Introduction

Electronic medical records (EMR) have been increasingly used by healthcare professionals to minimize the space required to store paper medical records (PMR), improve workflow efficiency, provide faster retrieval of patient documents, and to facilitate speedy sharing of patient information among care givers [14]. The Centers for Medicare and Medicaid Services (CMS) specified a set of standards for the meaningful use of EMR. CMS further provided monetary incentives to healthcare providers and hospitals using EMR, through the Health Information Technology for Economic and Clinical Health (HITECH) Act [5,6].

Specifically for anesthesia practice, an anesthesia information management system (AIMS) was developed to facilitate completeness of documentation for patient safety, audit trails for accurate record keeping, medico-legal litigations, and health insurance reimbursements [710]. To enhance data completeness, accuracy and capture, we implemented mandatory structured data entry (SDE) fields in different anesthesia scripts of the AIMS used at our institution. This ensures compliance with documentation since the practitioners cannot lock the system without completing these mandatory SDE fields. This facilitates the capture of events in a time-stamped sequence [11].

Hospitals are expected to implement procedures to determine when anesthesia and analgesia are administered, and to specify the requirements for the practitioners who administer anesthesia and analgesia. CMS specified the following 7 sets of details to be incorporated into the anesthesia care records: (1) preanesthesia examination and evaluation; (2) type of anesthesia or analgesia assessed, planned, and administered; (3) was a licensed practitioner present during induction, administration of anesthesia or analgesia, and emergence; (4) did a qualified individual administered the anesthesia or analgesia; (5) values of vital signs monitored during anesthesia or analgesia; (6) was a licensed practitioner available to diagnose and treat immediate emergencies; and (7) postoperative anesthesia care provided [12].

The Joint Commission (TJC) standardized the elements of performance (EP) and these were adopted by our department as clinical pertinence indicators (CPI). The main goal of the present study was to closely track the CPI in order to monitor patient safety, improve regulatory compliance, and reduce surgical complications as part of the Surgical Care Improvement Project (SCIP). Our hypothesis was that documenting the patient data with EMR in AIMS would lead to higher regulatory compliance than recording the patient data with PMR.

Methods

This study was conducted at Maimonides Medical Center, a 705-bed university affiliated teaching hospital, in Brooklyn, New York. This was a retrospective chart review study approved by the institutional review board. Following was the process for chart review: A convenient sample of 60–80 charts were reviewed every month. About 3 charts were reviewed by each Anesthesia resident. Data pertaining to preoperative screening, preanesthesia evaluation, perioperative care, and postoperative phases were collected according to SCIP and TJC standards. The PI committee evaluated the aggregate report from the chart review and areas of deficiency/noncompliance were identified. We tabulated the CPI results from January 1, 2006 to October 4, 2009 for our PMR, and from October 5, 2009 to December 31, 2010 for our EMR periods.

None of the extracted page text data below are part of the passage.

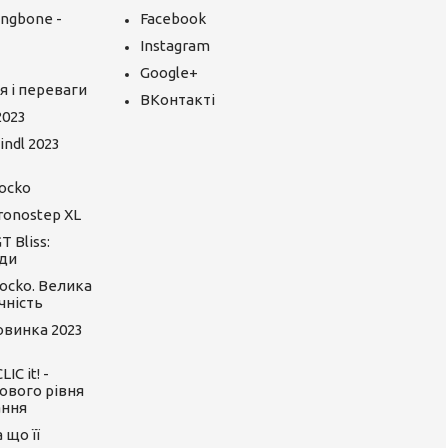
ingbone -
Facebook
Instagram
Google+
я і переваги
ВКонтакті
2023
ndl 2023
ocko
ronostep XL
 Bliss:
ди
ocko. Велика
чність
Новинка 2023
C it! -
ового рівня
ання
 що її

Deployment of AIMS occurred in phases in order to ensure allocation of appropriate information technology support, minimize system malfunction, and facilitate software troubleshooting [9]. Our AIMS was designed by Centricity® Perioperative Anesthesia, GE Healthcare, Barrington, IL. It uses a graphical user interface icon to allow user to click on a custom-made anesthesia script for a specific or common surgical procedure. The script contains a systematic sequence of critical core events that must be selected and completed by the providers in order for the case to end (Table 1). Under these core events, SDE fields consist of drop-down menus such as documenting prophylactic antibiotic and beta blocker administration, tracheal intubation grade, patient’s positioning, and postanesthesia pain score and vital signs that are charted in a time-stamped sequence to facilitate accuracy of data entry. Figure 1 shows a typical anesthesia template for our AIMS.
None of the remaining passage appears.